3 Replies Latest reply on May 24, 2017 8:37 AM by shawkins

    Is it possible to run query in distributed way using teiid cluster?

    kulbhushanc

      I have setup teiid cluster, host1 and host2 are two hosts in cluster

       

      If I want to run sql query on teiid in distributed way i.e. let's say I am firing sql query like

      "Select * from a_table"

      So here is it possible that some of the data for the query comes from host1 and some data from host2?

       

      I am using teiid 9.1.3 and jboss 10.0.0

       

      Thanks,

      Kulbhushan Chaskar.

        • 1. Re: Is it possible to run query in distributed way using teiid cluster?
          shawkins

          Teiid doesn't do automatic partitioning of a top level user query.  A basic assumption is that your workload will have sufficient query volume to effectively distribute load across the cluster.  Do you have a low query volume / large data volume processing scenario?

          • 2. Re: Is it possible to run query in distributed way using teiid cluster?
            kulbhushanc

            What I understood..

            If a table containing large data i.e. it's having millions of data then if I fire select * on that table then work load will be distributed in cluster, if the table containing few records then it will be executed by only one node of the cluster. am I right?

            >Do you have a low query volume / large data volume processing scenario?

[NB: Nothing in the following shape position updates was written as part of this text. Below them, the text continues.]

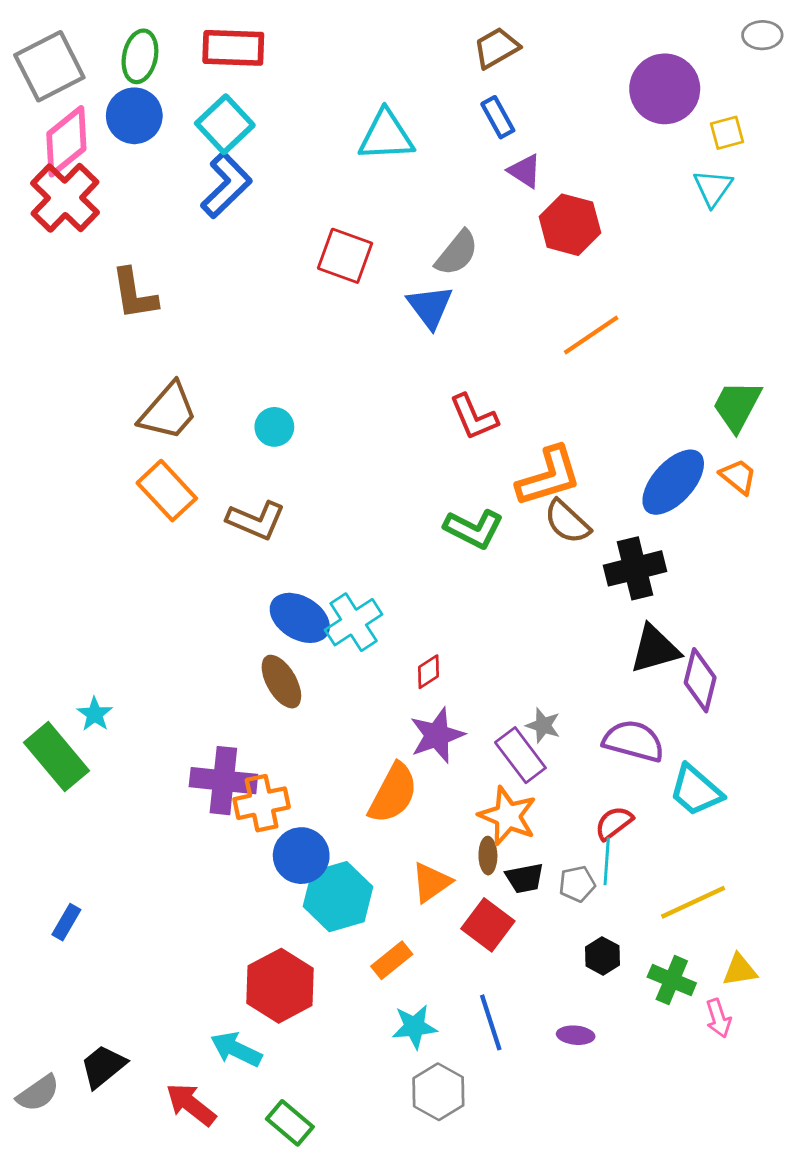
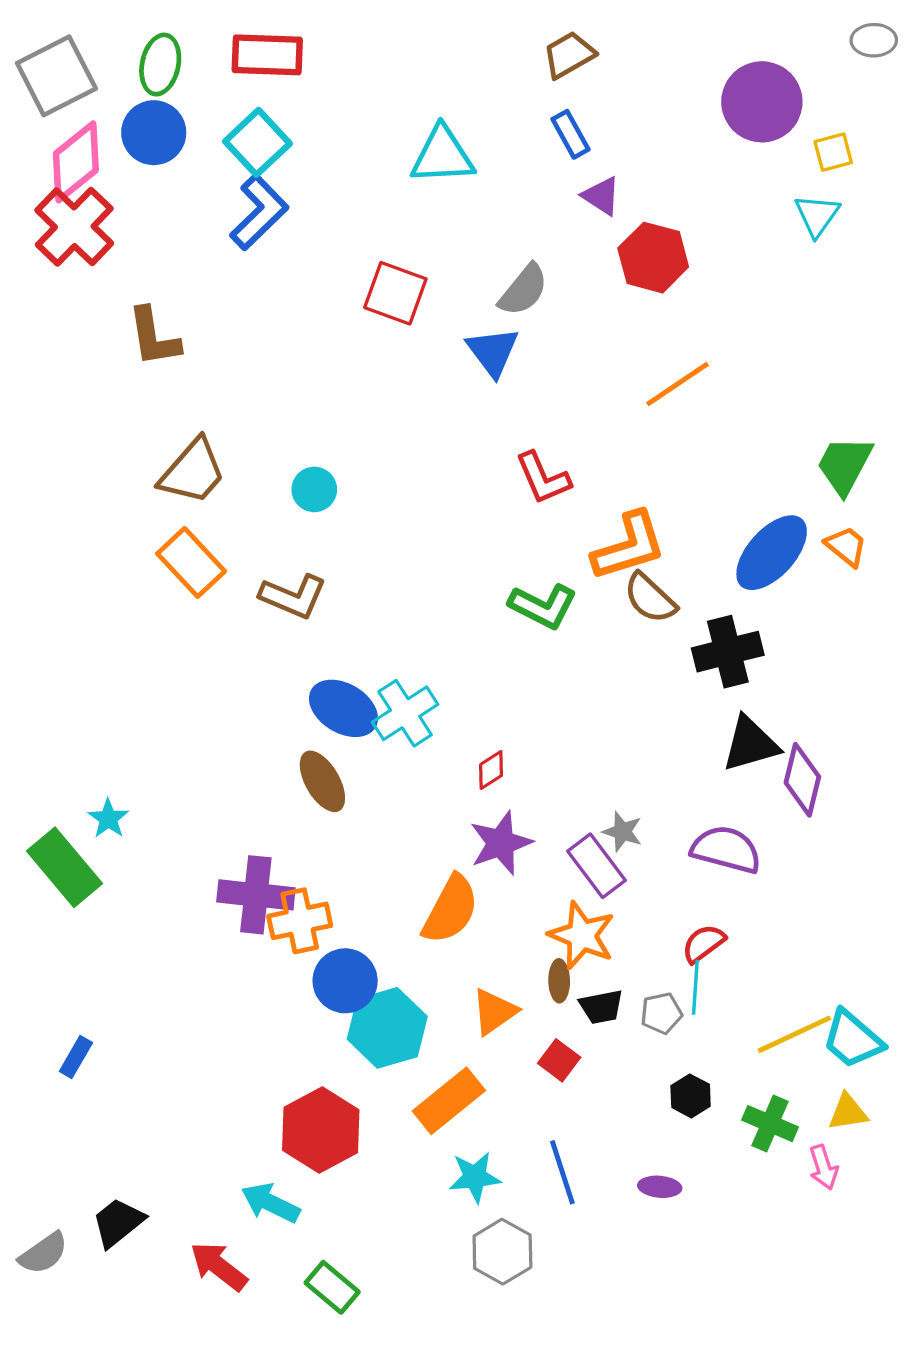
cyan trapezoid: (696, 790) -> (853, 1039), moved
red square: (488, 925) -> (559, 1060), size x0.7
orange rectangle: (392, 960) -> (449, 1101), size x1.5

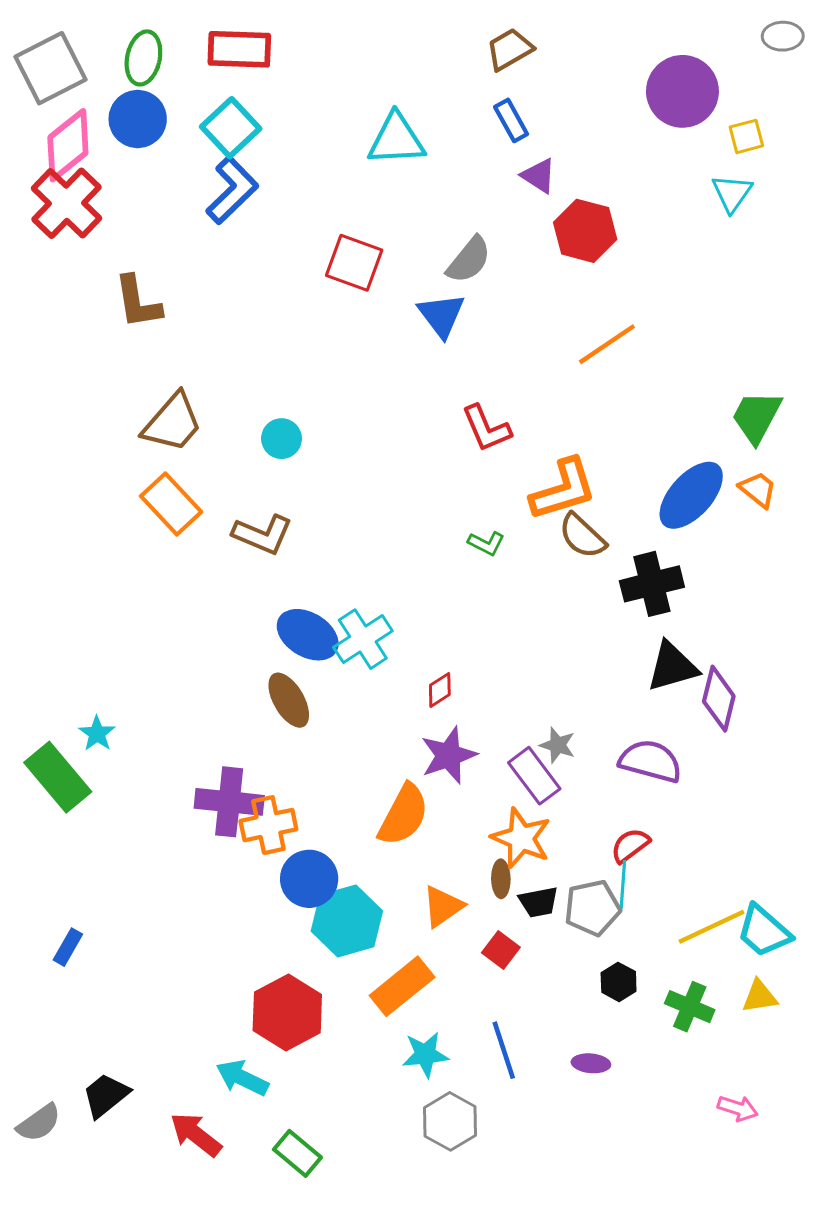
green L-shape: (543, 606) -> (486, 543), size x0.6
gray pentagon: (661, 1013) -> (592, 908), size x1.5
pink arrow: (823, 1167) -> (738, 1108), moved, turned -54

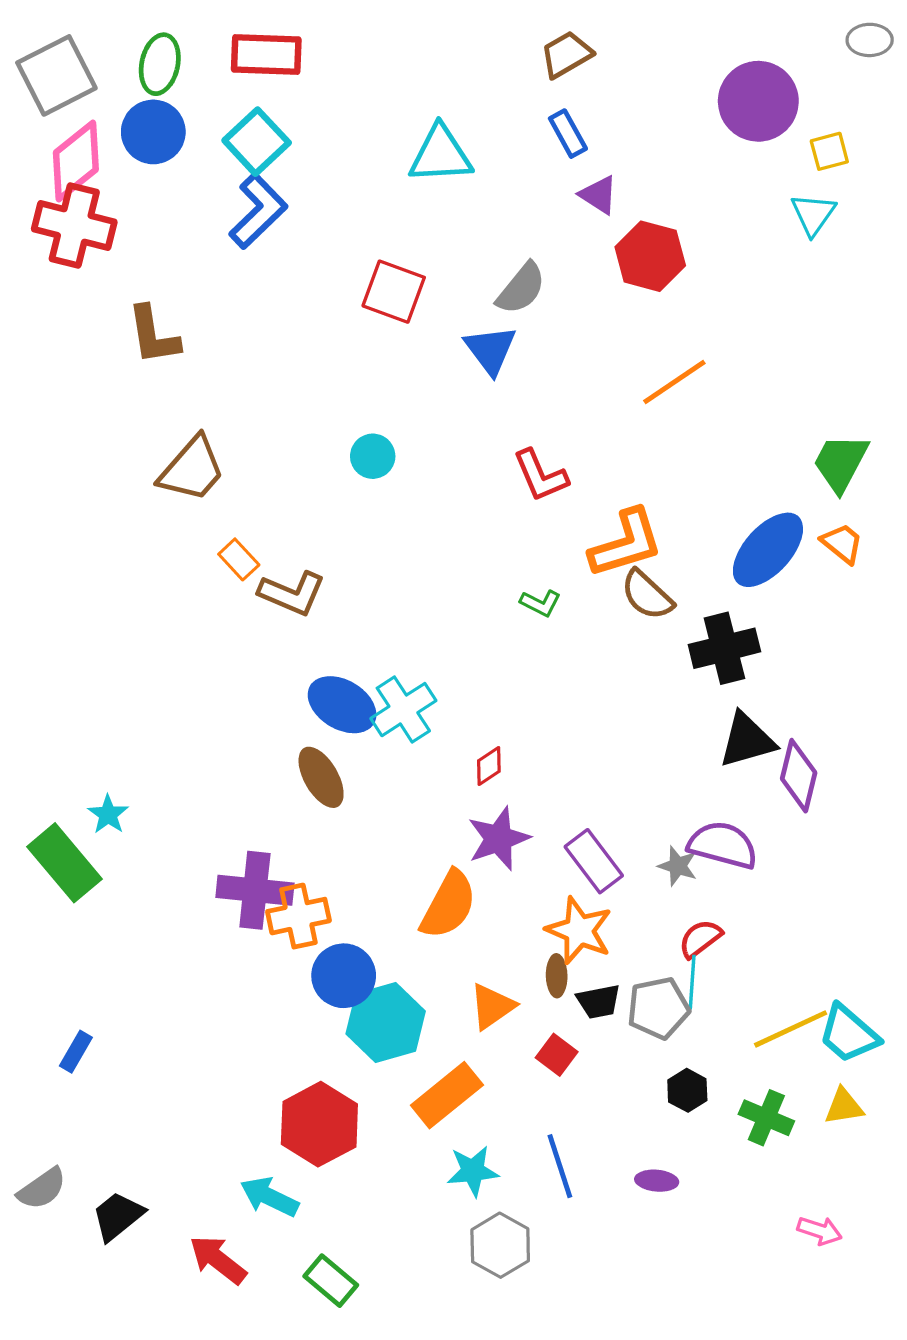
red cross: (66, 203) -> (74, 226), turned -30
cyan circle: (281, 439) -> (373, 456), moved
orange rectangle: (171, 504) -> (239, 559), moved, size x0.6
gray star: (558, 745) -> (678, 866), moved
gray semicircle: (39, 1123) -> (42, 1189), moved

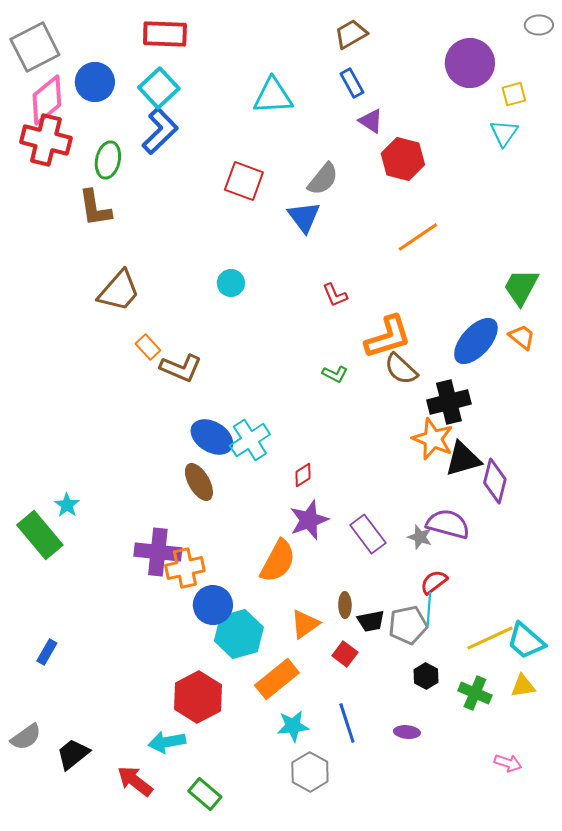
green ellipse: (160, 64) -> (108, 160), moved
red L-shape: (540, 476) -> (335, 295), size x0.7
orange star: (579, 931) -> (433, 439), moved
cyan arrow: (269, 1197) -> (167, 742), turned -36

            I do have both scenarios.

            • 3. Re: Is it possible to run query in distributed way using teiid cluster?
              shawkins

              > am I right?

               

              No, the load of a single user query is not automatically distributed.  Depending upon the backend, there may be little value in splitting the work of just select * against a single table.  You are probably more interested in splitting the work when the Teiid layer is performing a significant amount of processing, such as multiple federated joins.  Unfortunately there is nothing built-in for that scenario. 

               

              Getting an effective distribution of work is largely based on how easily partitioned the work is - a strategy based upon that is to front your VDB with another VDB that uses partitioned union views where each branch points to a different data source that is configured to round robin connections back to the original VDB.  This introduces an additional vdb/hop in processing, but the load will be more distributed - although without precise understanding of work levels on the node, resilience, etc. that you may want.